Scientists discover antibiotic-free way to treat drug-resistant infections: ScienceAlert

Scientists discover antibiotic-free way to treat drug-resistant infections: ScienceAlert

Scientists have found an antibiotic-free way to treat the ‘staph aureus’ skin infections that plague some cancer patients and a threat to hospitalized people everywhere.

The lab study by researchers at the University of Copenhagen used an artificial version of an enzyme produced naturally by bacteriophages (virus that infect bacteria), and used it to eradicate Staphylococcus aureus, or Staphylococcus aureus, in biopsy specimens from people with cutaneous lymphoma.

“For people with severe cutaneous lymphoma, staphylococci can be a huge, sometimes intractable problem, as many are infected with a type of Staphylococcus aureus which is resistant to antibiotics, explain immunologist Niels Ødum from the University of Copenhagen.

“That’s why we’re careful not to give everyone antibiotics, because we don’t want to deal with more resistant bacteria. It is therefore important that we find new ways to treat – and not least to prevent – ​​these infections. “, explain Edema.

S. aureus IIt is a common inhabitant of our skin and nasal passages, and generally harmless. But it’s a opportunistic pathogen: When immunity is lowered, it can cause all kinds of infections, minor skin infections such as boils and abscesses, to life-threatening illnesses such as pneumonia and sepsis.

In the hospital setting, drug-resistant strains of bacteria are a serious and growing problem. S. aureus can enter the bloodstream during surgery or via medical devices such as catheters, slipping past the body’s first line of defense: the skin and mucous membrane barriers (snot).

People with weakened immune systems who visit hospitals for regular treatments such as chemotherapy are also at risk of contracting nasty “superbugs” that have become resistant to basic antibiotics.

In particular, people with cutaneous lymphoma are very susceptible to bacterial infections. Called cutaneous T-cell lymphoma, CTCL is a rare form of non-Hodgkin’s lymphoma that begins with cancerous T cells migrating to the skin. There, these rogue immune cells cause rashes and lesions before spreading to other parts of the body.

S. aureus expels substances called enterotoxins which are thought to fuel the progression of CTCL, because when patients with CTCL finish a course of antibiotics, S. aureus can quickly show up in skin lesions and their cancer symptoms can get worse.

strains of S. aureus resistant to methicillin and other antibiotics are called MRSA, and as hospitals progress curb MRSA infectionsother drug-resistant superbugs are quickly takes his place.

So in this study, Ødum and his colleagues experimented with the new class of antibacterial agents called endolysins.

Endolysins are enzymes produced naturally by bacteriophages, virus that infect bacteria. After infection, they cut through molecules called peptidoglycans that form mesh-like scaffolds in the cell wall of bacteria, destroying the bacteria from the inside.

Each bacterial species has unique peptidoglycans, which the right endolysin could selectively target.
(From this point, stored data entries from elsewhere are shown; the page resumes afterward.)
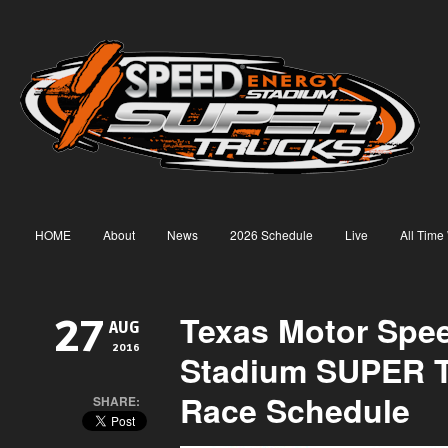
HOME
About
News
2026 Schedule
Live
All Time
Texas Motor Spe
27
AUG
2016
Stadium SUPER T
Race Schedule
SHARE: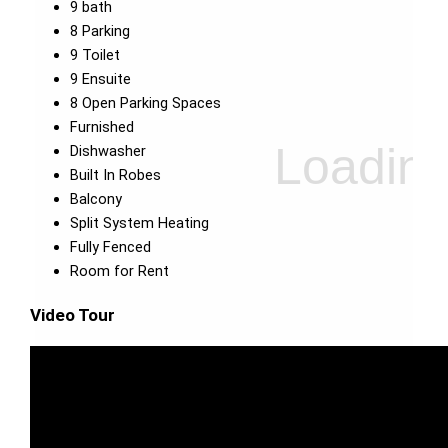
9 bath
8 Parking
9 Toilet
9 Ensuite
8 Open Parking Spaces
Furnished
Dishwasher
Built In Robes
Balcony
Split System Heating
Fully Fenced
Room for Rent
Video Tour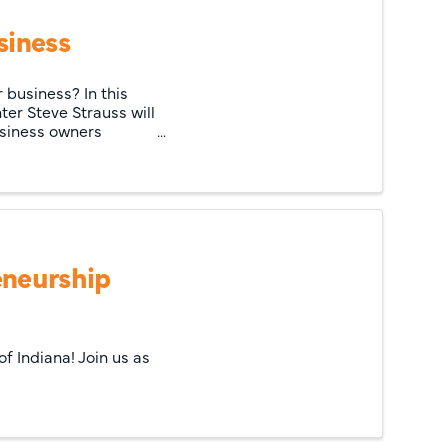
siness
 business? In this
er Steve Strauss will
business owners
eneurship
f Indiana! Join us as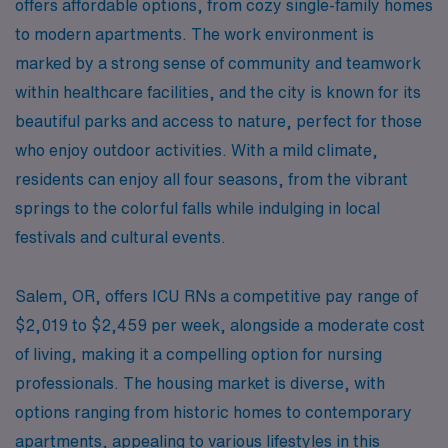
offers affordable options, from cozy single-family homes
to modern apartments. The work environment is
marked by a strong sense of community and teamwork
within healthcare facilities, and the city is known for its
beautiful parks and access to nature, perfect for those
who enjoy outdoor activities. With a mild climate,
residents can enjoy all four seasons, from the vibrant
springs to the colorful falls while indulging in local
festivals and cultural events.
Salem, OR, offers ICU RNs a competitive pay range of
$2,019 to $2,459 per week, alongside a moderate cost
of living, making it a compelling option for nursing
professionals. The housing market is diverse, with
options ranging from historic homes to contemporary
apartments, appealing to various lifestyles in this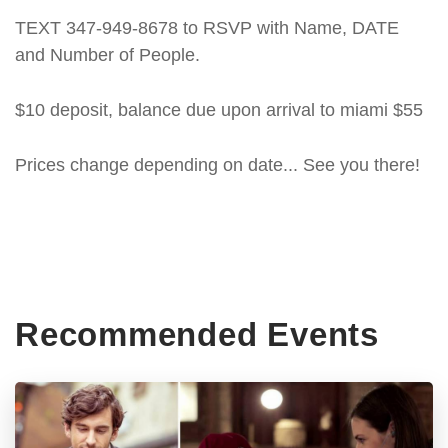
TEXT 347-949-8678 to RSVP with Name, DATE
and Number of People.
$10 deposit, balance due upon arrival to miami $55
Prices change depending on date... See you there!
Recommended Events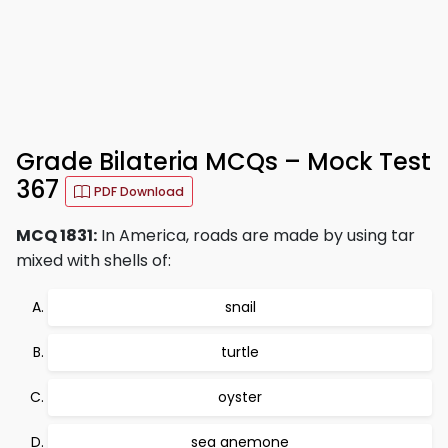
Grade Bilateria MCQs – Mock Test
367
PDF Download
MCQ 1831:
In America, roads are made by using tar
mixed with shells of:
snail
turtle
oyster
sea anemone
An endolysin, XZ.700, was tested in this study, on skin samples taken from people with healthy skin and from people with CTCL.

“The great thing about this enzyme is that it was designed to penetrate the wall of Staphylococcus aureus“, explain lead author and immunology researcher from the University of Copenhagen, Emil Pallesen.

“This allows it to target and kill harmful staphylococci and leave harmless skin bacteria unscathed.”

In laboratory experiments, endolysin XZ.700 killed strains of S. aureus which had been isolated from patients with CTCL and blocked its tumor-promoting effects on malignant T cells cultured in the laboratory.

Endolysin treatment also “deeply” stopped S. aureus from colonizing samples of healthy skin and biopsies of damaged skin from people with CTCL. He also got rid S. aureus colonies that had already settled on the biopsied skin.

“Our lab tests have shown that endolysins do more than just eradicate Staphylococcus aureus” from skin samples, said Ødum, but that they also “inhibit their ability to promote cancer growth”.

Although these laboratory experiments with skin biopsy specimens in plastic dishes fall far short of treating skin infections and cancer in real-life conditions, the results are promising.

Researchers hope that endolysin XZ.700 could kill drug-resistant strains such as MRSA and even biofilms, tightly-knit assemblies of microbes that are notoriously difficult to treat. Recent laboratory studies suggest that it might be possible, all without S. aureus develop resistance to endolysins.

This last point is essential, because bacteria are sneaky microbes capable of find new ways to evade and thwart antibiotic treatments faster than we can develop new drugs. More research is needed to really see if endolysins succumb to the same bacterial agility or stand firm against staph infections.

In 2019, antibiotic resistance recorded as third leading cause of death worldwide. The urgent need to find new treatments to fight drug-resistant bacteria is not just for cutaneous lymphoma patients, but a pressing global issue.

The study was published in the Journal of Investigative Dermatology.